# What to produce:
Output only the entries, exactly as given, without the pictures.

# Supplied data:
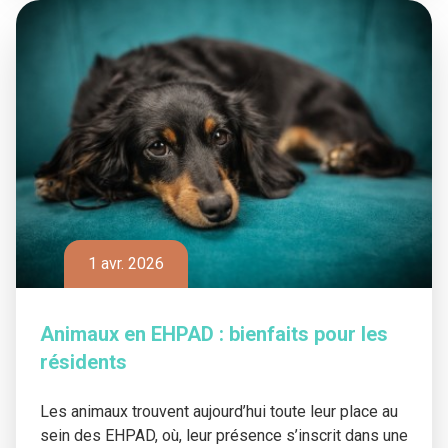
1 avr. 2026
Animaux en EHPAD : bienfaits pour les
résidents
Les animaux trouvent aujourd’hui toute leur place au
sein des EHPAD, où, leur présence s’inscrit dans une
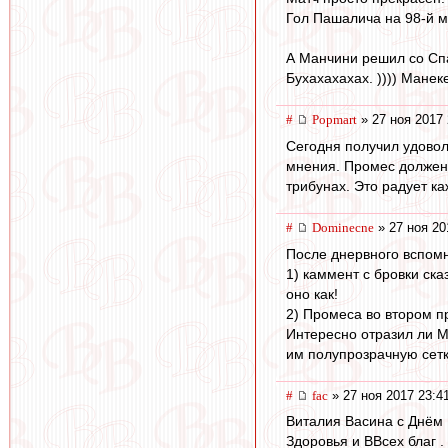
Гол Пашалича на 98-й м
А Манчини решил со Спа
Бухахахахах. )))) Манек
#
Popmart
» 27 ноя 2017 
Сегодня получил удовол
мнения. Промес должен з
трибунах. Это радует ка
#
Dominecne
» 27 ноя 20
После днервного вспомн
1) каммент с бровки ска
оно как!
2) Промеса во втором п
Интересно отразил ли М
им полупрозрачную сет
#
fac
» 27 ноя 2017 23:4
Виталия Васина с Днём 
Здоровья и ВВсех благ .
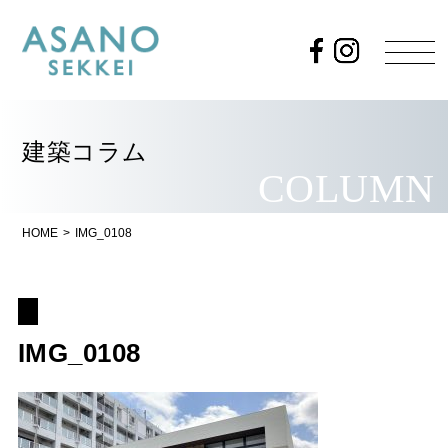
建築コラム
COLUMN
HOME
>
IMG_0108
IMG_0108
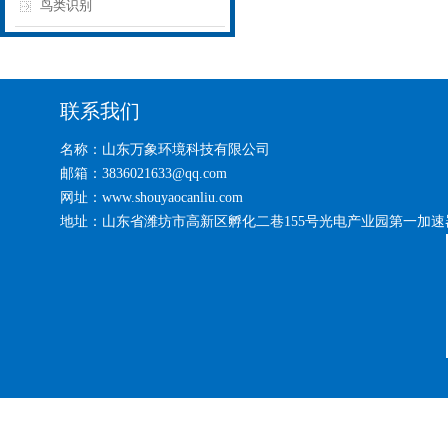
鸟类识别
联系我们
名称：山东万象环境科技有限公司
邮箱：3836021633@qq.com
网址：www.shouyaocanliu.com
地址：山东省潍坊市高新区孵化二巷155号光电产业园第一加速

# Your response:
1 avr. 2026
Animaux en EHPAD : bienfaits pour les
résidents
Les animaux trouvent aujourd’hui toute leur place au
sein des EHPAD, où, leur présence s’inscrit dans une
Гол Пашалича на 98-й м
А Манчини решил со Спа
Бухахахахах. )))) Манек
#
Popmart
» 27 ноя 2017 
Сегодня получил удовол
мнения. Промес должен з
трибунах. Это радует ка
#
Dominecne
» 27 ноя 20
После днервного вспомн
1) каммент с бровки ска
оно как!
2) Промеса во втором п
Интересно отразил ли М
им полупрозрачную сет
#
fac
» 27 ноя 2017 23:4
Виталия Васина с Днём 
Здоровья и ВВсех благ .
建築コラム
COLUMN
HOME
>
IMG_0108
IMG_0108
鸟类识别
联系我们
名称：山东万象环境科技有限公司
邮箱：3836021633@qq.com
网址：www.shouyaocanliu.com
地址：山东省潍坊市高新区孵化二巷155号光电产业园第一加速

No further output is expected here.